“Novo Código de
Processo Civil para uma nova sociedade
Alexandre Freire, especial para o
Imirante
29/04/2013 14h00 - Atualizado em
29/04/2013 16h15
Professor José Miguel Garcia Medina
SÃO LUÍS - Tramita no Congresso
Nacional um dos projetos de lei mais polêmicos do momento. Trata-se do projeto
de novo Código de Processo Civil. Para alguns juristas, o projeto conferirá
poderes em demasia para os juízes e mitigará garantias processuais dos
litigantes. Para outros, o projeto assegurará maior simplicidade, celeridade e
efetividade para o processo.
O professor da Pós-graduação em
Direito Processual Civil da PUC-RJ e pesquisador do núcleo de Direito
Processual Civil da PUC-SP, Alexandre Freire, que é colaborador do jornal O Estado, entrevistou o Professor José Miguel Garcia Medina, Doutor pela PUC-SP,
integrante da comissão de juristas, instituída pelo Presidente José Sarney,
encarregada de apresentar o anteprojeto de novo Código de Processo Civil e
atualmente professor visitante na Universidade de Columbia nos EUA.
Nesta entrevista concedida para o
colaborador do jornal O Estado, José Miguel
Garcia Medina apresenta sua visão a respeito dos pontos mais controvertidos
deste tema de relevante importância para Justiça Brasileira.
Professor José Miguel Garcia Medina,
o senhor integrou a comissão de juristas, instituída pelo Presidente José
Sarney, para a apresentação de anteprojeto de novo Código de Processo Civil.
Quais foram os principais propósitos desta comissão para o aperfeiçoamento do
processo civil brasileiro?
Procurou-se elaborar um anteprojeto
ajustado aos princípios constitucionais, com aptidão para servir às
necessidades da sociedade moderna. Há preocupação com valores fundamentais como
a segurança jurídica, exigindo-se do magistrado maior cuidado na fundamentação
das decisões judiciais, estabelecendo-se balizas a serem observadas pelos
órgãos jurisdicionais para se evitar que haja variações bruscas e
injustificadas na jurisprudência. Os procedimentos são simplificados, evitando-se
burocracias desnecessárias.
Uma das primeiras críticas ao projeto
do novo CPC foi a de que uma grande reforma por setores seria mais recomendável
que a elaboração de um novo código. O senhor considera que seria possível
inserir uma nova principiologia e, sobretudo, uma ideologia de equilíbrio entre
ampla defesa e razoável duração do processo por esse método de reforma?
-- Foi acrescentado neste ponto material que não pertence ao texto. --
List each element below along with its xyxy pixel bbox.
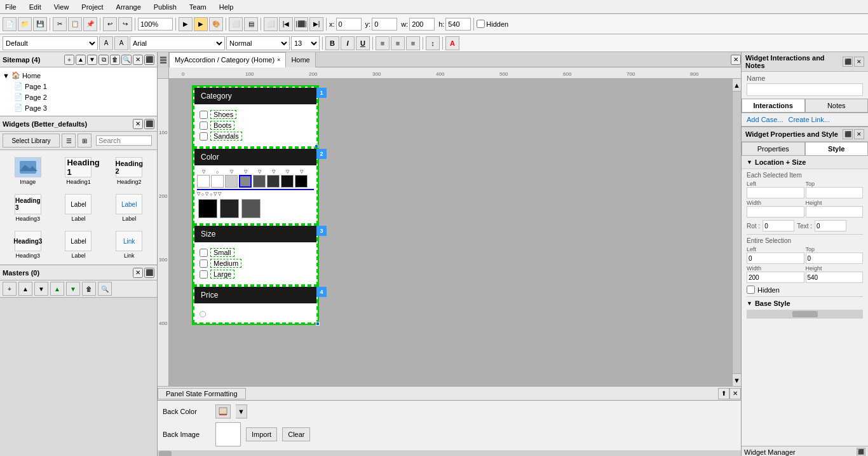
widgets-grid-btn[interactable]: ⊞ [78, 134, 92, 148]
align-left-btn[interactable]: |◀ [279, 17, 293, 31]
sandals-checkbox[interactable] [200, 132, 208, 141]
italic-btn[interactable]: I [341, 36, 355, 50]
swatch-gray-2-selected[interactable] [239, 175, 252, 188]
sitemap-page2[interactable]: 📄 Page 2 [13, 92, 154, 102]
accordion-section-4[interactable]: Price 4 [193, 286, 318, 324]
accordion-header-1[interactable]: Category [194, 88, 316, 104]
e-left-input[interactable] [747, 252, 804, 264]
masters-search-btn[interactable]: 🔍 [98, 282, 112, 296]
large-swatch-1[interactable] [198, 199, 217, 218]
align-center-btn[interactable]: |⬛| [294, 17, 308, 31]
menu-edit[interactable]: Edit [27, 2, 44, 12]
menu-arrange[interactable]: Arrange [114, 2, 144, 12]
align-text-center-btn[interactable]: ≡ [391, 36, 405, 50]
accordion-container[interactable]: Category Shoes Boots [192, 85, 319, 325]
menu-publish[interactable]: Publish [151, 2, 179, 12]
e-width-input[interactable] [747, 272, 804, 283]
font-size-select[interactable]: 13 [291, 36, 320, 50]
library-select-btn[interactable]: Select Library [3, 134, 60, 148]
redo-btn[interactable]: ↪ [118, 17, 132, 31]
left-field-input[interactable] [747, 187, 804, 198]
canvas-tab-close-btn[interactable]: × [277, 57, 280, 63]
font-color-btn[interactable]: A [114, 36, 128, 50]
align-text-left-btn[interactable]: ≡ [376, 36, 390, 50]
canvas-nav-icon[interactable] [158, 52, 169, 67]
import-btn[interactable]: Import [246, 427, 277, 441]
widget-link2[interactable]: Link Link [105, 228, 153, 262]
e-height-input[interactable] [806, 272, 864, 283]
text-color-btn[interactable]: A [445, 36, 459, 50]
canvas-page-tab[interactable]: Home [286, 52, 315, 67]
text-rot-input[interactable] [815, 220, 846, 231]
new-btn[interactable]: 📄 [3, 17, 17, 31]
widgets-expand-btn[interactable]: ⬛ [144, 119, 154, 129]
default-select[interactable]: Default [3, 36, 98, 50]
masters-green-up-btn[interactable]: ▲ [50, 282, 64, 296]
sitemap-down-btn[interactable]: ▼ [87, 55, 97, 65]
sitemap-page3[interactable]: 📄 Page 3 [13, 102, 154, 113]
properties-close-btn[interactable]: ✕ [854, 129, 864, 139]
swatch-black-2[interactable] [295, 175, 308, 188]
sitemap-close-btn[interactable]: ✕ [133, 55, 143, 65]
widget-label[interactable]: Label Label [55, 191, 103, 225]
sitemap-delete-btn[interactable]: 🗑 [110, 55, 120, 65]
canvas-close-btn[interactable]: ✕ [731, 55, 741, 65]
vscroll-up-btn[interactable]: ▲ [733, 79, 741, 92]
accordion-section-2[interactable]: Color ▽ [193, 148, 318, 225]
interactions-tab[interactable]: Interactions [742, 99, 805, 113]
swatch-dgray-1[interactable] [253, 175, 266, 188]
color-btn[interactable]: 🎨 [209, 17, 223, 31]
border-btn[interactable]: ⬜ [229, 17, 243, 31]
copy-btn[interactable]: 📋 [68, 17, 82, 31]
w-input[interactable] [409, 18, 435, 31]
sitemap-home-item[interactable]: ▼ 🏠 Home [3, 70, 154, 81]
large-swatch-2[interactable] [220, 199, 239, 218]
h-input[interactable] [445, 18, 471, 31]
properties-tab[interactable]: Properties [742, 142, 805, 156]
bottom-hscroll[interactable] [158, 450, 741, 456]
widgets-close-btn[interactable]: ✕ [133, 119, 143, 129]
widget-search-input[interactable] [98, 137, 149, 144]
vscroll-down-btn[interactable]: ▼ [733, 373, 741, 386]
widget-h1[interactable]: Heading 1 Heading1 [55, 154, 103, 188]
e-top-input[interactable] [806, 252, 864, 264]
font-style-btn[interactable]: A [99, 36, 113, 50]
hidden-checkbox-toolbar[interactable] [477, 20, 485, 28]
masters-down-btn[interactable]: ▼ [34, 282, 48, 296]
top-field-input[interactable] [806, 187, 864, 198]
boots-checkbox[interactable] [200, 121, 208, 130]
menu-help[interactable]: Help [217, 2, 236, 12]
medium-checkbox[interactable] [200, 259, 208, 268]
interact-btn[interactable]: ▶ [194, 17, 208, 31]
large-swatch-3[interactable] [241, 199, 261, 218]
accordion-header-4[interactable]: Price [194, 287, 316, 303]
interactions-expand-btn[interactable]: ⬛ [843, 57, 853, 67]
hidden-checkbox-props[interactable] [747, 286, 755, 294]
fill-btn[interactable]: ▤ [244, 17, 258, 31]
sitemap-duplicate-btn[interactable]: ⧉ [98, 55, 109, 65]
back-color-dropdown-btn[interactable]: ▼ [236, 404, 247, 418]
widget-name-input[interactable] [747, 83, 863, 96]
menu-team[interactable]: Team [187, 2, 209, 12]
widgets-menu-btn[interactable]: ☰ [62, 134, 76, 148]
widget-h3-2[interactable]: Heading3 Heading3 [4, 228, 52, 262]
rect-btn[interactable]: ⬜ [264, 17, 278, 31]
open-btn[interactable]: 📁 [18, 17, 32, 31]
price-slider[interactable] [200, 311, 206, 317]
properties-expand-btn[interactable]: ⬛ [843, 129, 853, 139]
line-spacing-btn[interactable]: ↕ [426, 36, 440, 50]
font-family-select[interactable]: Arial [130, 36, 225, 50]
menu-view[interactable]: View [51, 2, 72, 12]
swatch-dgray-2[interactable] [267, 175, 280, 188]
accordion-header-2[interactable]: Color [194, 149, 316, 165]
select-btn[interactable]: ▶ [179, 17, 193, 31]
base-style-scroll-thumb[interactable] [792, 311, 818, 317]
masters-up-btn[interactable]: ▲ [18, 282, 32, 296]
menu-file[interactable]: File [3, 2, 19, 12]
accordion-section-3[interactable]: Size Small Medium [193, 225, 318, 286]
underline-btn[interactable]: U [356, 36, 370, 50]
interactions-close-btn[interactable]: ✕ [854, 57, 864, 67]
sitemap-add-btn[interactable]: ＋ [64, 55, 74, 65]
accordion-header-3[interactable]: Size [194, 226, 316, 242]
canvas-vscroll[interactable]: ▲ ▼ [732, 79, 741, 386]
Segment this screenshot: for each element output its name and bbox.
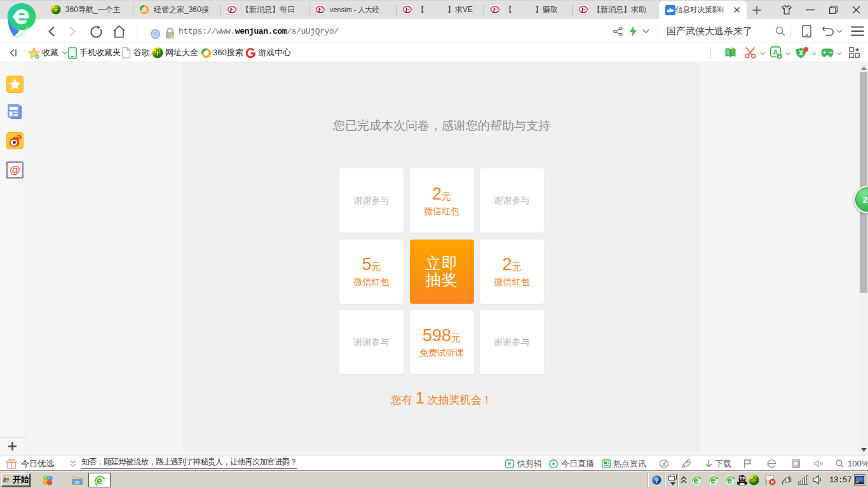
svg-text:@: @: [10, 164, 20, 176]
svg-text:¥: ¥: [799, 49, 803, 57]
svg-text:?: ?: [655, 477, 659, 484]
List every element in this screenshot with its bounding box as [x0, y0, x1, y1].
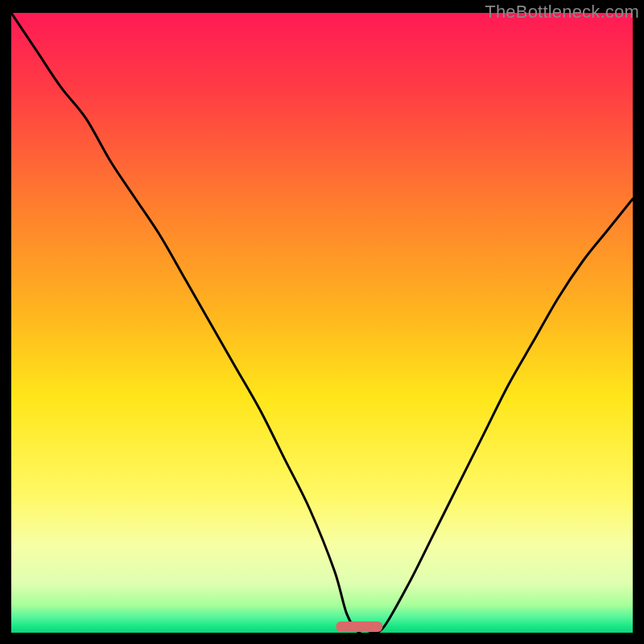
bottleneck-chart: [11, 13, 633, 633]
chart-frame: [11, 13, 633, 633]
optimal-range-marker: [336, 621, 382, 632]
watermark-text: TheBottleneck.com: [485, 2, 639, 23]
Até agora, o CPC de 1973 veio sendo
reformado por setores e por etapas, e chegamos ao que temos. O risco de
reformas parciais, pontuais no Código é o de se criarem antinomias. Como cada
uma das microrreformas segue princípios próprios, isso permite a existência de
disposições contraditórias, às vezes incompatíveis. Espera-se que um projeto de
um novo Código tenha condições de evitar tais problemas.
Quais pontos do texto do anteprojeto
o senhor poderia destacar como inovações de impacto para o processo civil
brasileiro?
Penso que o que há de mais importante
é a principiologia do projeto. É um projeto que muda o foco do processo, que
passa a dar ênfase aos direitos das partes. Já mencionei o dever de os juízes
observarem a jurisprudência, evitando oscilações injustificadas, bem a
necessidade de haver maior cuidado quando da fundamentação da decisão judicial.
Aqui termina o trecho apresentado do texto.